While the damage assessment from Isaac’s impact on Florida may only amount to a list of blown over lawn chairs and soggy topsiders, the story does not end there for this tropical hooligan. Another interesting narrative has developed, as Isaac is now poised to form into a hurricane and make landfall on New Orleans, on the seven-year anniversary of Hurricane Katrina. There’s no need to dredge up any unnecessary memories from one of the worst natural disasters in U.S. history, and certainly no need to draw any kind of parallel between the two storms; but storylines drive news, and top stories will once again revolve around Isaac and how it will affect The Big Easy.
The point I’m making here is simple.
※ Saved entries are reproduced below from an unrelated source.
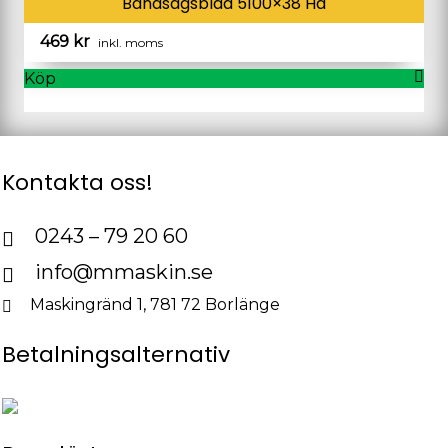
Bandsågsblad 5100×38 Hä
469
kr
inkl. moms
Köp
Kontakta oss!
0243 – 79 20 60
info@mmaskin.se
Maskingränd 1, 781 72 Borlänge
Betalningsalternativ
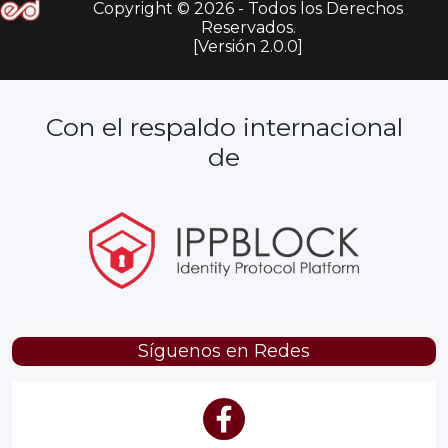
Copyright © 2026 - Todos los Derechos
Reservados.
[Versión 2.0.0]
Con el respaldo internacional
de
Síguenos en Redes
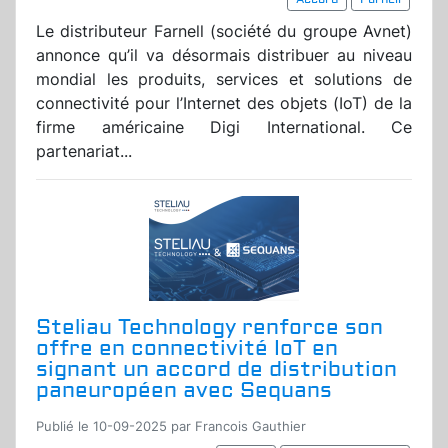
Le distributeur Farnell (société du groupe Avnet)
annonce qu’il va désormais distribuer au niveau
mondial les produits, services et solutions de
connectivité pour l’Internet des objets (IoT) de la
firme américaine Digi International. Ce
partenariat...
Steliau Technology renforce son
offre en connectivité IoT en
signant un accord de distribution
paneuropéen avec Sequans
Publié le 10-09-2025 par Francois Gauthier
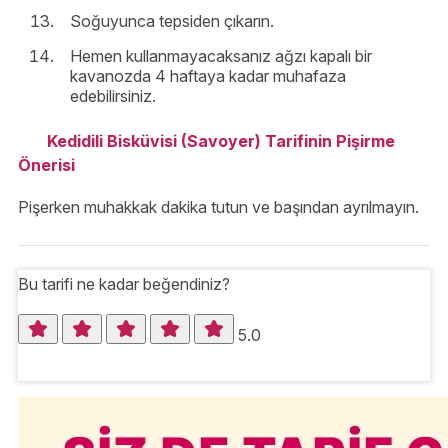
Soğuyunca tepsiden çıkarın.
Hemen kullanmayacaksanız ağzı kapalı bir
kavanozda 4 haftaya kadar muhafaza
edebilirsiniz.
Kedidili Bisküvisi (Savoyer) Tarifinin Pişirme
Önerisi
Pişerken muhakkak dakika tutun ve başından ayrılmayın.
Bu tarifi ne kadar beğendiniz?
5.0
While some stories don’t quite deliver the ‘Hollywood Blockbuster’ type payoff that news directors and producers seek while hoping for a ratings spike, the bigger story may actually be gleaned once the hype has died down. Will the reinforced levees do their job on Lake Ponchartrain? Georgia is undergoing massive droughts; what kind of influence will Isaac’s weather have on their climate conditions going forward? These are the questions that will be asked, and media sources will be scouring their network for qualified individuals to answer them.
The rain is still saturating us here in Orlando, but the severe storm-threat has all but passed. With Isaac inching towards New Orleans, our thoughts are with those residents, and our hope is that whatever secondary-storyline emerges from the storm’s impact will be one of resiliency and redemption. For those following news such as Isaac, just remember to always be prepared for your expertise to be called on. While the original story may not directly apply to you, there are always after-effects and undercurrents that can and will be explored.